Мы улеглись на землю, я крепко обнимала Тенька. Облака рассеялись, и луна словно ртутью облила все вокруг. Я не могла унять дрожь. Мне было страшно, а теперь я еще и устала и держалась из последних сил, но — кругом было так красиво. Я это чувствовала даже тогда. Беатрикс положила руку мне под голову, и я тесно прижалась к моей кровной сестре. Так мы и лежали, глядя на звезды.



— Как ты думаешь, когда мы попадем туда? — спросила я. — Успеем добраться к полуночи?

А когда она не ответила, я задала другой вопрос, более всего не дававший мне покоя:

— Почему ты решила сбежать со мной? Почему ушла из дома?

— Мне не нравятся мои родители, — помедлив, ответила Беатрикс. — По-моему, они меня не любят.

— Они тебя мучают? — спросила я.

Она опять не ответила.



Как я ни боролась со сном, глаза у меня слипались. Где-то, очень близко от нас, заухала невидимая сипуха. Деревья шелестели, в траве что-то шуршало — какая-то едва различимая таинственная жизнь. Я ощущала тепло, исходившее от тела Беатрикс, ток крови в ее руке, подложенной под мою голову. Ее ощущения стали моими. Луна поднималась все выше, сипуха внезапно захлопала крыльями и улетела прочь, мелькнув под ветвями деревьев. Было по-прежнему сыро. Цель, которую я преследовала, — добраться до города и постучаться нежданно в дверь родного дома — постепенно растаяла в ночи. Несмотря на холод, мне было хорошо здесь.

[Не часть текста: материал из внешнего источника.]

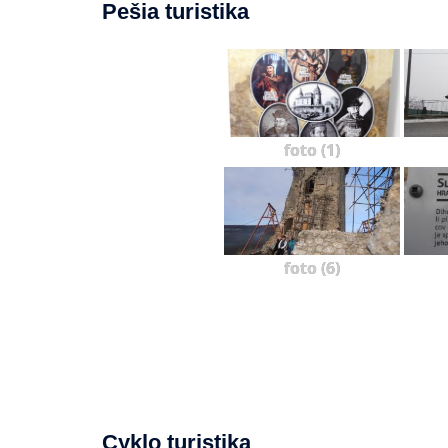
Pešia turistika
foto (1)
foto (6)
Cyklo turistika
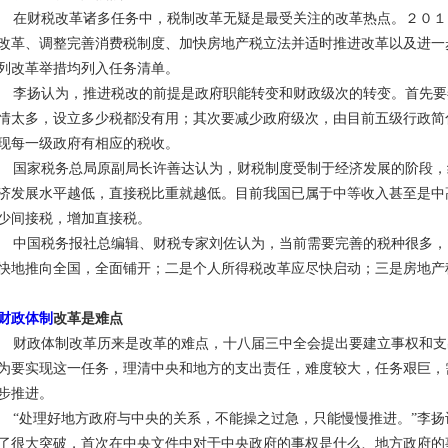
在财税改革诸多任务中，税制改革无疑是最受关注的改革热点。２０１
改革、调整完善消费税制度、加快房地产税立法并适时推进改革以及进一
列改革举措均列入任务清单。
李扬认为，推进税改的前提是政府职能转变和财政级次的转变。首先要
情太多，设立多少税都没有用；其次要减少政府级次，由目前五级行政简
现每一级政府有相应的税收。
国家税务总局原副局长许善达认为，财税制度受制于经济发展的阶段，
济发展水平越低，直接税比重就越低。目前我国已属于中等收入甚至是中
少间接税，增加直接税。
中国税务报社总编辑、财税专家刘佐认为，当前需要完善的税种很多，
快地推向全国，全面铺开；二是个人所得税改革应尽快启动；三是房地产
财政体制
改革是难点
财政体制改革历来是改革的难点，十八届三中全会提出要建立事权和支
为要实现这一任务，理清中央和地方的支出责任，难度较大，任务艰巨，
步推进。
“处理好地方政府与中央的关系，不能操之过急，只能慢慢推进。”李扬
了很大突破，首次在中央文件中对于中央政府的事权是什么、地方政府的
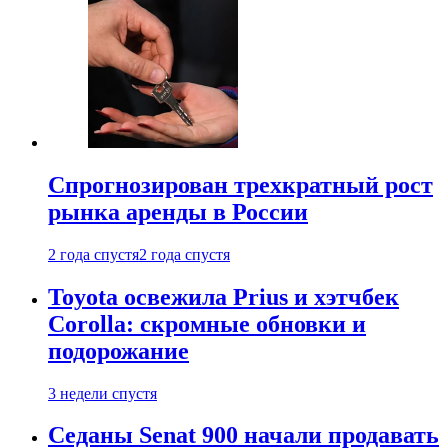
Спрогнозирован трехкратный рост
рынка аренды в России
2 года спустя
2 года спустя
Toyota освежила Prius и хэтчбек
Corolla: скромные обновки и
подорожание
3 недели спустя
Седаны Senat 900 начали продавать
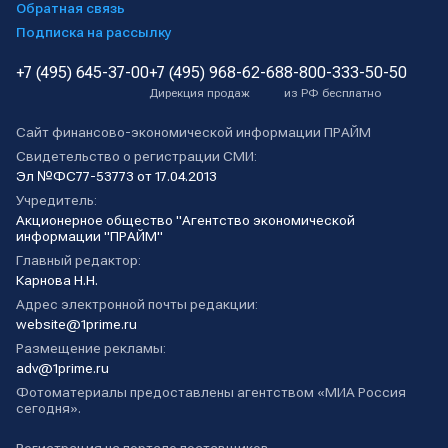
Обратная связь
Подписка на рассылку
+7 (495) 645-37-00
+7 (495) 968-62-68
8-800-333-50-50
Дирекция продаж
из РФ бесплатно
Сайт финансово-экономической информации ПРАЙМ
Свидетельство о регистрации СМИ:
Эл №ФС77-53773 от 17.04.2013
Учредитель:
Акционерное общество "Агентство экономической
информации "ПРАЙМ"
Главный редактор:
Карнова Н.Н.
Адрес электронной почты редакции:
website@1prime.ru
Размещение рекламы:
adv@1prime.ru
Фотоматериалы предоставлены агентством «МИА Россия
сегодня».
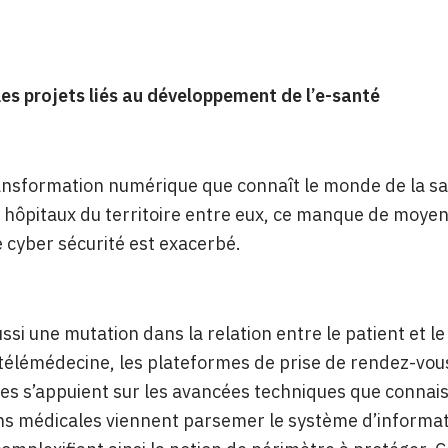
les projets liés au développement de l’e-santé
ansformation numérique que connaît le monde de la san
 hôpitaux du territoire entre eux, ce manque de moye
 cyber sécurité est exacerbé.
ssi une mutation dans la relation entre le patient et le
élémédecine, les plateformes de prise de rendez-vous
es s’appuient sur les avancées techniques que connais
ns médicales viennent parsemer le système d’informat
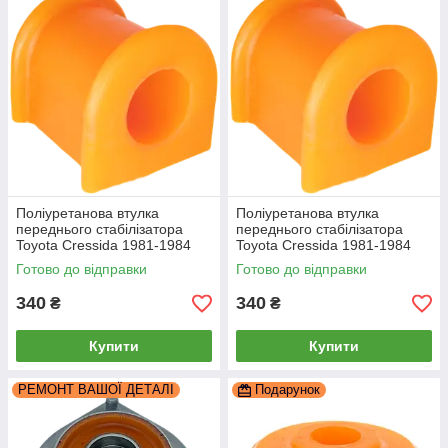
Поліуретанова втулка
Поліуретанова втулка
переднього стабілізатора
переднього стабілізатора
Toyota Cressida 1981-1984
Toyota Cressida 1981-1984
2.4L
1,8L
Готово до відправки
Готово до відправки
340
340
₴
₴
Купити
Купити
РЕМОНТ ВАШОЇ ДЕТАЛІ
Подарунок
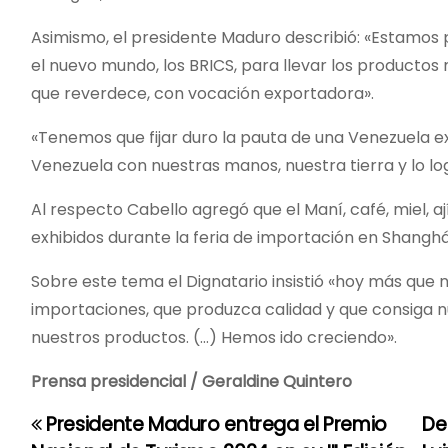
Asimismo, el presidente Maduro describió: «Estamos 
el nuevo mundo, los BRICS, para llevar los producto
que reverdece, con vocación exportadora».
«Tenemos que fijar duro la pauta de una Venezuela ex
Venezuela con nuestras manos, nuestra tierra y lo l
Al respecto Cabello agregó que el Maní, café, miel, 
exhibidos durante la feria de importación en Shanghá
Sobre este tema el Dignatario insistió «hoy más que 
importaciones, que produzca calidad y que consiga n
nuestros productos. (…) Hemos ido creciendo».
Prensa presidencial / Geraldine Quintero
Presidente Maduro entrega el Premio
De
N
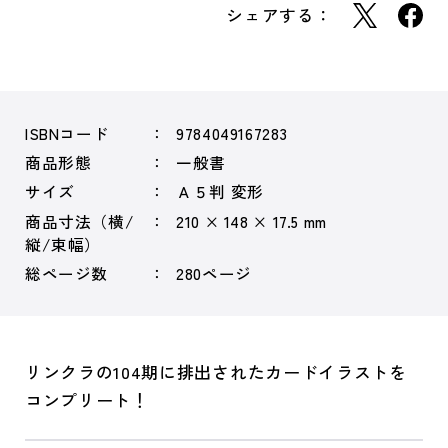
シェアする：
ISBNコード
9784049167283
商品形態
一般書
サイズ
Ａ５判 変形
商品寸法（横/
210 × 148 × 17.5 mm
縦/束幅）
総ページ数
280ページ
リンクラの104期に排出されたカードイラストを
コンプリート！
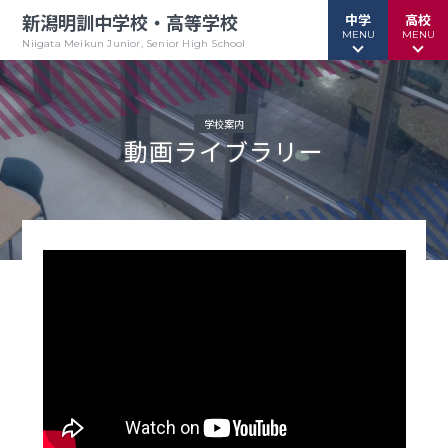
新潟明訓中学校・高等学校
中学
高校
MENU
MENU
Niigata Meikun Junior, Senior High School
学校案内
動画ライブラリー
行事予定
行事予定
緊急情報
緊急情報
お問い合わせ
お問い合わせ
TOPページ
TOPページ
新潟明訓中学校
新潟明訓高等学校
教育方針
教育方針
中高一貫グランドデザイン
明訓について
明訓の学び GSC
学校案内
（デジタルパンフ）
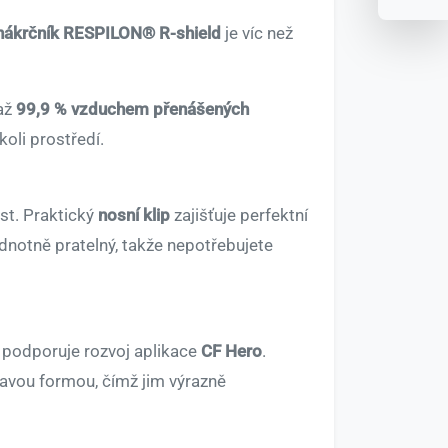
 nákrčník RESPILON® R-shield
je víc než
 až
99,9 % vzduchem přenášených
oli prostředí.
st. Praktický
nosní klip
zajišťuje perfektní
odnotně pratelný, takže nepotřebujete
e podporuje rozvoj aplikace
CF Hero
.
ravou formou, čímž jim výrazně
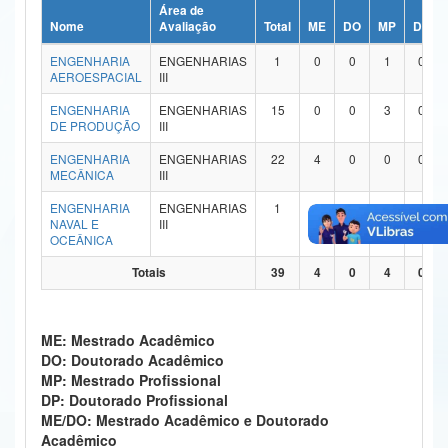
Área de
Ministério da Ciência, Tecnologia, Inovações e Comunicações
Nome
Avaliação
Total
ME
DO
MP
DP
ENGENHARIA
ENGENHARIAS
1
0
0
1
0
Ministério do Meio Ambiente
AEROESPACIAL
III
Ministério do Turismo
ENGENHARIA
ENGENHARIAS
15
0
0
3
0
DE PRODUÇÃO
III
Ministério do Desenvolvimento Regional
ENGENHARIA
ENGENHARIAS
22
4
0
0
0
MECÂNICA
III
Controladoria-Geral da União
ENGENHARIA
ENGENHARIAS
1
0
0
0
0
NAVAL E
III
Ministério da Mulher, da Família e dos Direitos Humanos
OCEÂNICA
Secretaria-Geral
Totais
39
4
0
4
0
Secretaria de Governo
ME: Mestrado Acadêmico
Gabinete de Segurança Institucional
DO: Doutorado Acadêmico
MP: Mestrado Profissional
Advocacia-Geral da União
DP: Doutorado Profissional
ME/DO: Mestrado Acadêmico e Doutorado
Banco Central do Brasil
Acadêmico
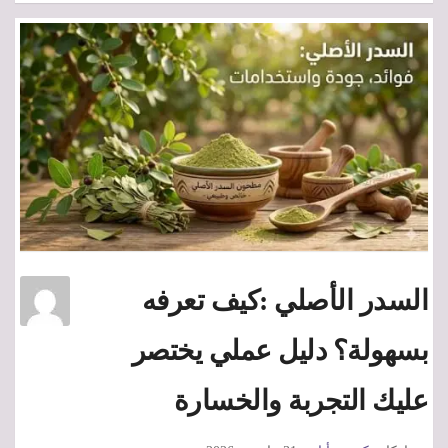
السدر الأصلي :كيف تعرفه
بسهولة؟ دليل عملي يختصر
عليك التجربة والخسارة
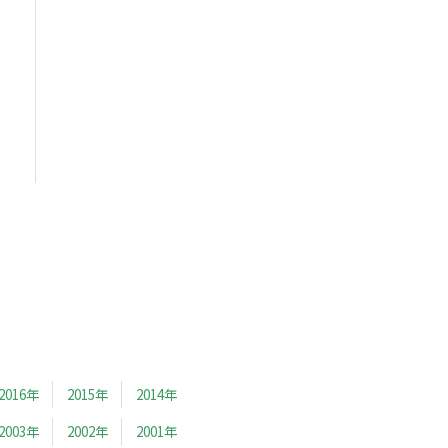
2016年
2015年
2014年
2003年
2002年
2001年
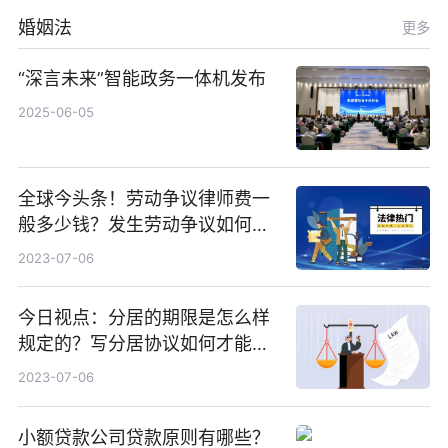
婚姻法
更多
“深言未来”智能政务一体机发布
2025-06-05
全球今头条！劳动争议律师费一
般多少钱？发生劳动争议如何算
工资？
2023-07-06
今日视点：分居的期限是怎么样
规定的？写分居协议如何才能有
效？
2023-07-06
小额贷款公司贷款原则有哪些？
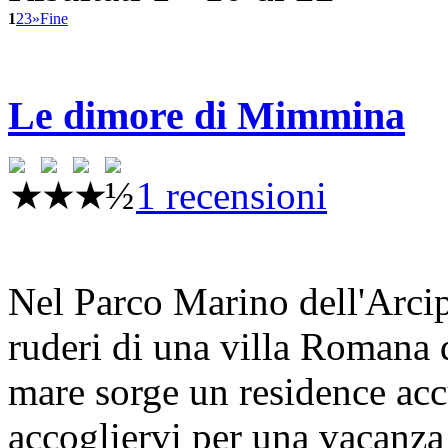
1
2
3
»
Fine
Le dimore di Mimmina
1 recensioni
Nel Parco Marino dell'Arci
ruderi di una villa Romana 
mare sorge un residence acc
accogliervi per una vacanza 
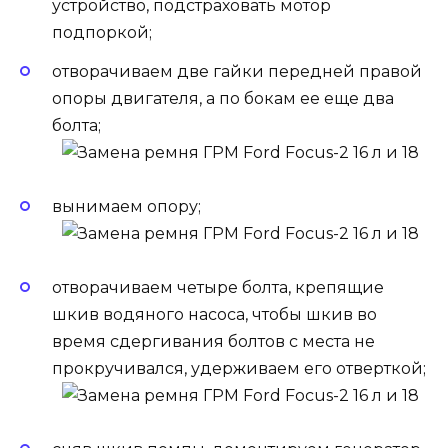
устройство, подстраховать мотор
подпоркой;
отворачиваем две гайки передней правой
опоры двигателя, а по бокам ее еще два
болта;
вынимаем опору;
отворачиваем четыре болта, крепящие
шкив водяного насоса, чтобы шкив во
время сдергивания болтов с места не
прокручивался, удерживаем его отверткой;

Когда я проснулась, Беатрикс рядом не было. Я села и огляделась, сердце громко стучало.



Я увидела ее на краю поляны, увидела ее тонкий темный силуэт — она стояла и смотрела на поле, залитое лунным светом. А потом я услыхала голоса. Человеческие голоса, хотя они звучали столь же заунывно и странно, как и гулкие стоны сипухи. Голоса выкрикивали наши имена, мое и ее.



Наконец вдали показались человеческие фигуры — цепочка крошечных черных фигурок, — они шли по полю в нашу сторону. Вопреки запрету зажигать огни на открытых пространствах, кое у кого были фонарики, и эти слабые прерывистые лучики плясали во тьме будто печальные светлячки. Фигуры неумолимо приближались к Беатрикс, она же стояла и смотрела, молча, невозмутимо. Только слегка дрожала, но не от страха — от холода. В отличие от меня, она даже не порывалась развернуться и броситься наутек. Да и зачем ей было прятаться? Она рассчитывала на такой финал. И все получилось так, как она хотела.



Они вышли искать нас.

Под номером четвертым у нас «Мыза».



По цвету и качеству изображения я догадываюсь, что эта фотография сделана в 1950-х, спустя десять с лишним лет после событий, о которых идет речь. Но сам дом с сороковых годов не изменился.